Fifthly, whilst it is not easy to obtain absolutely accurate figures for the areas of consumption of goods distributed locally, there has never been any dispute as to the origins of exported primary commodities. If the problem, therefore, is only in regard to locally distributed goods, it would be a damning commentary on our claim to maturity to throw up our hands in despair and refuse to find a solution for it. It is quite clear that all we need to do is to perfect our instruments for the collection of relevant data. Even now, with the crude instruments at our disposal, all impartial experts, including Hicks and Phillipson, are agreed that the margin of error in the present determination of the final destination of locally distributed goods is not so wide as to warrant the intemperate assaults which have, from time to time, been leveled by partisan politicians and even more partisan academics on the principle of derivation.
Sixthly, in assessing the contributions of an individual or State in a capitalist society, it is reasonable and just to take everything into account. That is to say everything, including what the individual or State contributes either from the sweat of its brow or as a result of windfall, such as in the case of the individual, the winning of a lottery, or, in the case of the State, the fortuitous receipt of premium, rent, and royalty on the exploration and exploitation of petroleum, or uranium, or other minerals, in the area under its control.
Under the socialist system which we advocate for the people’s republic of Nigeria, however, the contributions of each State would be assessed by what it is able to produce by the physical and mental efforts of its subjects.

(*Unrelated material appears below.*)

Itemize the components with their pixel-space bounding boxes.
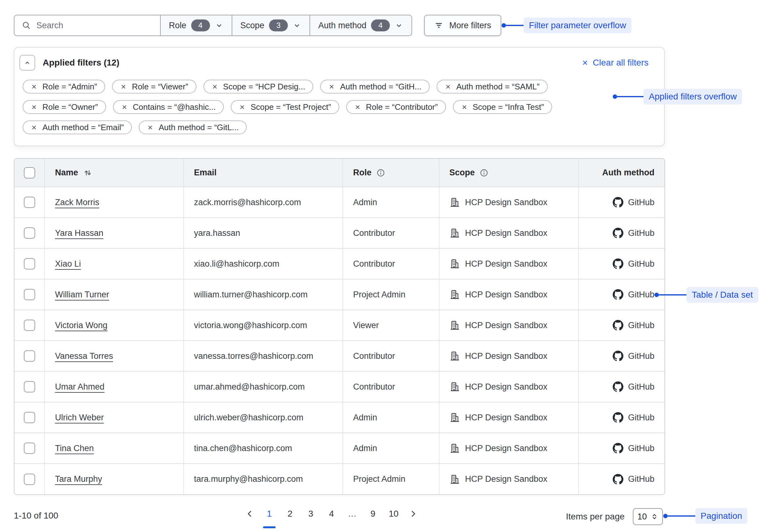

And it is on this basis that it will get its rewards, both in cash and by the award of trophies, shields, cups, and other honours and decorations. In other words, in the people’s republic of Nigeria, the principle of derivation would still enjoy prime of place.
For, after the Federal Government has been provided with enough funds (1) to discharge the functions exclusively vested in it, and (2) adequately to fulfil the obligation imposed upon it to come to the aid of any State which is unavoidably and excusably in need; and after all the States shall have received sufficient allocations to enable them, under the vigilant surveillance of the Federal Government, to finance the implementation of the declared national objectives in their respective territories, the residual allocation to each State would have to be on the basis of derivation. To put it arithmetically, allocation to each State would be equal to FULL DERIVATION minus NATIONAL INTEREST minus EVEN PROGRESS minus NEED. In calculating the full revenue derived from each State, anything in the nature of unearned income, like premium, rent, and royalty on mines and minerals, should be totally discounted.